Coleman was near second when he knew the ball would drop (everyone was running on the pitch) and he cleared the bases, but got thrown out at third on the play. The hit actually bothered Coleman—he thought it was a cheap hit. Then he ran into Joe McCarthy at a banquet three years later, according to David Halberstam in Summer of '49, and McCarthy told him, "You swung at it, didn't you?" Coleman took that to mean, "you didn't strike out and they didn't put anything past you. So don't apologize, you did your job."

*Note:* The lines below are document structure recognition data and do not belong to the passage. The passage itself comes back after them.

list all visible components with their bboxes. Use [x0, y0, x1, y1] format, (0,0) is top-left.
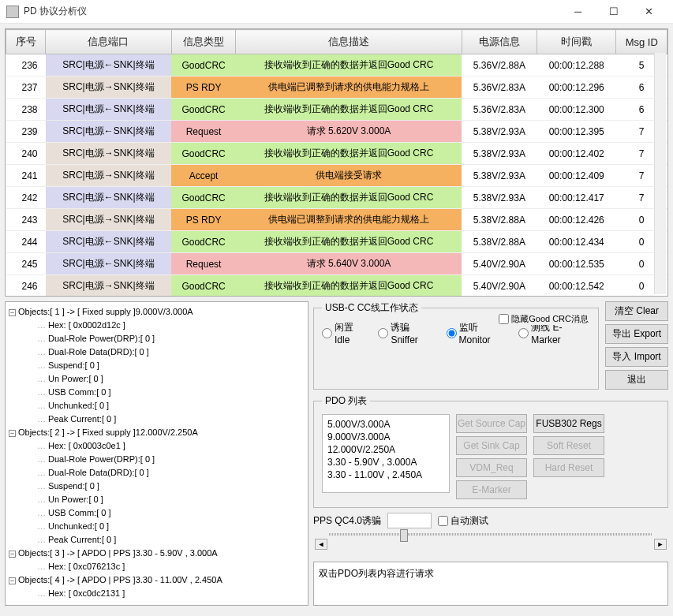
auto-test-checkbox[interactable]: 自动测试 [438, 514, 488, 528]
message-table[interactable]: 序号信息端口信息类型信息描述电源信息时间戳Msg ID 236SRC|电源←SN… [5, 28, 668, 297]
tree-leaf[interactable]: Unchunked:[ 0 ] [37, 520, 305, 533]
tree-leaf[interactable]: Peak Current:[ 0 ] [37, 533, 305, 547]
pdo-item[interactable]: 3.30 - 5.90V , 3.000A [327, 456, 444, 469]
cell-type: Accept [171, 165, 235, 187]
pdo-group: PDO 列表 5.000V/3.000A9.000V/3.000A12.000V… [313, 394, 668, 508]
tree-object[interactable]: −Objects:[ 1 ] -> [ Fixed supply ]9.000V… [9, 305, 305, 319]
slider-thumb[interactable] [400, 529, 408, 542]
cell-seq: 239 [6, 121, 46, 143]
cell-pwr: 5.38V/2.88A [462, 209, 537, 231]
tree-leaf[interactable]: Dual-Role Data(DRD):[ 0 ] [37, 466, 305, 480]
log-output[interactable]: 双击PDO列表内容进行请求 [313, 562, 668, 606]
import-button[interactable]: 导入 Import [605, 347, 668, 367]
radio-sniffer[interactable]: 诱骗 Sniffer [378, 321, 438, 345]
cell-port: SRC|电源→SNK|终端 [46, 209, 172, 231]
table-row[interactable]: 242SRC|电源←SNK|终端GoodCRC接收端收到正确的数据并返回Good… [6, 187, 667, 209]
tree-object[interactable]: −Objects:[ 3 ] -> [ APDO | PPS ]3.30 - 5… [9, 547, 305, 560]
clear-button[interactable]: 清空 Clear [605, 301, 668, 321]
cell-seq: 240 [6, 143, 46, 165]
tree-leaf[interactable]: Hex: [ 0x0002d12c ] [37, 319, 305, 332]
column-header[interactable]: 信息端口 [46, 30, 172, 54]
cell-ts: 00:00:12.417 [537, 187, 616, 209]
tree-leaf[interactable]: Peak Current:[ 0 ] [37, 413, 305, 426]
table-scrollbar[interactable] [654, 53, 666, 294]
pdo-button[interactable]: VDM_Req [456, 458, 527, 477]
pdo-button[interactable]: Hard Reset [533, 458, 604, 477]
cell-ts: 00:00:12.426 [537, 209, 616, 231]
cell-port: SRC|电源→SNK|终端 [46, 77, 172, 99]
pdo-item[interactable]: 12.000V/2.250A [327, 443, 444, 456]
cell-port: SRC|电源←SNK|终端 [46, 187, 172, 209]
pdo-button[interactable]: E-Marker [456, 480, 527, 499]
pdo-button[interactable]: Get Source Cap [456, 414, 527, 433]
table-row[interactable]: 241SRC|电源→SNK|终端Accept供电端接受请求5.38V/2.93A… [6, 165, 667, 187]
cell-desc: 接收端收到正确的数据并返回Good CRC [236, 231, 462, 253]
pps-slider[interactable]: ◄ ► [313, 533, 668, 557]
column-header[interactable]: 时间戳 [537, 30, 616, 54]
table-row[interactable]: 237SRC|电源→SNK|终端PS RDY供电端已调整到请求的供电能力规格上5… [6, 77, 667, 99]
pdo-button[interactable]: Soft Reset [533, 436, 604, 455]
pdo-button[interactable]: FUSB302 Regs [533, 414, 604, 433]
radio-idle[interactable]: 闲置 Idle [322, 321, 370, 345]
cell-type: Request [171, 253, 235, 275]
tree-leaf[interactable]: Hex: [ 0x0003c0e1 ] [37, 439, 305, 453]
cell-desc: 接收端收到正确的数据并返回Good CRC [236, 275, 462, 297]
tree-leaf[interactable]: Suspend:[ 0 ] [37, 480, 305, 493]
column-header[interactable]: 序号 [6, 30, 46, 54]
pdo-listbox[interactable]: 5.000V/3.000A9.000V/3.000A12.000V/2.250A… [322, 414, 450, 493]
expand-icon[interactable]: − [9, 309, 16, 316]
cell-seq: 236 [6, 54, 46, 77]
table-row[interactable]: 236SRC|电源←SNK|终端GoodCRC接收端收到正确的数据并返回Good… [6, 54, 667, 77]
tree-leaf[interactable]: Un Power:[ 0 ] [37, 493, 305, 506]
expand-icon[interactable]: − [9, 551, 16, 558]
table-row[interactable]: 244SRC|电源←SNK|终端GoodCRC接收端收到正确的数据并返回Good… [6, 231, 667, 253]
cell-pwr: 5.38V/2.93A [462, 143, 537, 165]
exit-button[interactable]: 退出 [605, 370, 668, 390]
slider-left-arrow[interactable]: ◄ [315, 539, 327, 550]
table-row[interactable]: 240SRC|电源→SNK|终端GoodCRC接收端收到正确的数据并返回Good… [6, 143, 667, 165]
table-row[interactable]: 246SRC|电源→SNK|终端GoodCRC接收端收到正确的数据并返回Good… [6, 275, 667, 297]
table-row[interactable]: 243SRC|电源→SNK|终端PS RDY供电端已调整到请求的供电能力规格上5… [6, 209, 667, 231]
cell-type: GoodCRC [171, 54, 235, 77]
tree-leaf[interactable]: Dual-Role Power(DRP):[ 0 ] [37, 332, 305, 345]
cell-port: SRC|电源←SNK|终端 [46, 231, 172, 253]
tree-leaf[interactable]: Hex: [ 0xc076213c ] [37, 560, 305, 573]
column-header[interactable]: Msg ID [616, 30, 667, 54]
cell-ts: 00:00:12.395 [537, 121, 616, 143]
tree-leaf[interactable]: Dual-Role Power(DRP):[ 0 ] [37, 453, 305, 466]
table-row[interactable]: 245SRC|电源←SNK|终端Request请求 5.640V 3.000A5… [6, 253, 667, 275]
hide-goodcrc-checkbox[interactable]: 隐藏Good CRC消息 [497, 313, 590, 325]
expand-icon[interactable]: − [9, 430, 16, 437]
close-button[interactable]: ✕ [631, 0, 667, 24]
tree-leaf[interactable]: Suspend:[ 0 ] [37, 359, 305, 372]
pdo-button[interactable]: Get Sink Cap [456, 436, 527, 455]
tree-leaf[interactable]: USB Comm:[ 0 ] [37, 386, 305, 399]
pps-voltage-input[interactable] [387, 513, 432, 528]
objects-tree[interactable]: −Objects:[ 1 ] -> [ Fixed supply ]9.000V… [5, 301, 308, 606]
cell-type: GoodCRC [171, 99, 235, 121]
cell-type: GoodCRC [171, 143, 235, 165]
tree-object[interactable]: −Objects:[ 2 ] -> [ Fixed supply ]12.000… [9, 426, 305, 439]
tree-leaf[interactable]: Unchunked:[ 0 ] [37, 399, 305, 413]
tree-leaf[interactable]: Dual-Role Data(DRD):[ 0 ] [37, 345, 305, 359]
column-header[interactable]: 电源信息 [462, 30, 537, 54]
table-row[interactable]: 238SRC|电源←SNK|终端GoodCRC接收端收到正确的数据并返回Good… [6, 99, 667, 121]
cell-desc: 接收端收到正确的数据并返回Good CRC [236, 54, 462, 77]
tree-leaf[interactable]: USB Comm:[ 0 ] [37, 506, 305, 520]
cc-status-legend: USB-C CC线工作状态 [322, 301, 421, 315]
pdo-item[interactable]: 5.000V/3.000A [327, 418, 444, 431]
export-button[interactable]: 导出 Export [605, 324, 668, 344]
minimize-button[interactable]: ─ [560, 0, 596, 24]
column-header[interactable]: 信息描述 [236, 30, 462, 54]
maximize-button[interactable]: ☐ [596, 0, 631, 24]
tree-leaf[interactable]: Un Power:[ 0 ] [37, 372, 305, 386]
tree-object[interactable]: −Objects:[ 4 ] -> [ APDO | PPS ]3.30 - 1… [9, 573, 305, 587]
pdo-item[interactable]: 9.000V/3.000A [327, 431, 444, 443]
slider-right-arrow[interactable]: ► [654, 539, 667, 550]
column-header[interactable]: 信息类型 [171, 30, 235, 54]
table-row[interactable]: 239SRC|电源←SNK|终端Request请求 5.620V 3.000A5… [6, 121, 667, 143]
tree-leaf[interactable]: Hex: [ 0xc0dc2131 ] [37, 587, 305, 600]
expand-icon[interactable]: − [9, 577, 16, 584]
pdo-item[interactable]: 3.30 - 11.00V , 2.450A [327, 469, 444, 481]
cell-type: GoodCRC [171, 187, 235, 209]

McCarthy's lifting Kinder and Coleman's hit were the keys; Henrich's homer only tied the game at one, and the Yankees themselves thought Kinder was only getting stronger as the game got later. The Red Sox scored three in the ninth with Vic Raschi looking like he was tiring. Ted Williams drew a one-out walk and took second on a wild pitch, Vern Stephens singled him to third, and Bobby Doerr tripled them home, after which Billy Goodman followed a fly out (by Al Zarilla) with an RBI single to center, before Raschi got Birdie Tebbets to foul out near first base for the side, the game, and the first of Casey Stengel's five straight pennants.
Coleman would come back from a loss of depth perception incurred during his Korean wartime flying, endured a collarbone fracture, and lasted long enough to hit .364 in a 1957 World Series the Yankees lost in seven to the Milwaukee Braves. He spent time in the Yankee front office, the CBS baseball booth, then the Yankee booth (it was Coleman who had the privilege of calling Mickey Mantle's 500th career bomb) before migrating briefly to Anaheim and permanently to San Diego.
His broadcasting career was interrupted only once from there, when the old second baseman consented to try managing the team in 1980. His Padres finished dead last in the National League West, though. "I should never have taken it," he admitted frankly. "I look at it now and see the mistakes I made. If I wanted to be a manager, I should have gone to the minor leagues and developed there."
It was just as well. Coleman didn't belong in the dugout any longer. He belonged in his broadcast perch, telling Padres and other fans Bruce Benedict might not have been hurt as badly as he really was. Or, that if Pete Rose had gotten a post-hitting streak base hit while the streak was still on, they'd be throwing babies out of the upper deck. Or, that Willie McCovey swung and missed and fouled it back. Or, that Rich Folkers was throwing up in the bullpen. Or, that Billy Almon had all his in-laws and outlaws in the stands. Or, that a player lost to memory slid into second with a standup double. Or, that you never ask why you've been fired because they're liable to tell you.
That'll be Herb Score pushing his way to the front of the line at the Elysian Fields to hand Coleman a drink and a challenge to out-malaprop him while calling a game up there within Casey Stengel's earshot. Indeed they were blessed never to have had Yogi as their broadcast competition.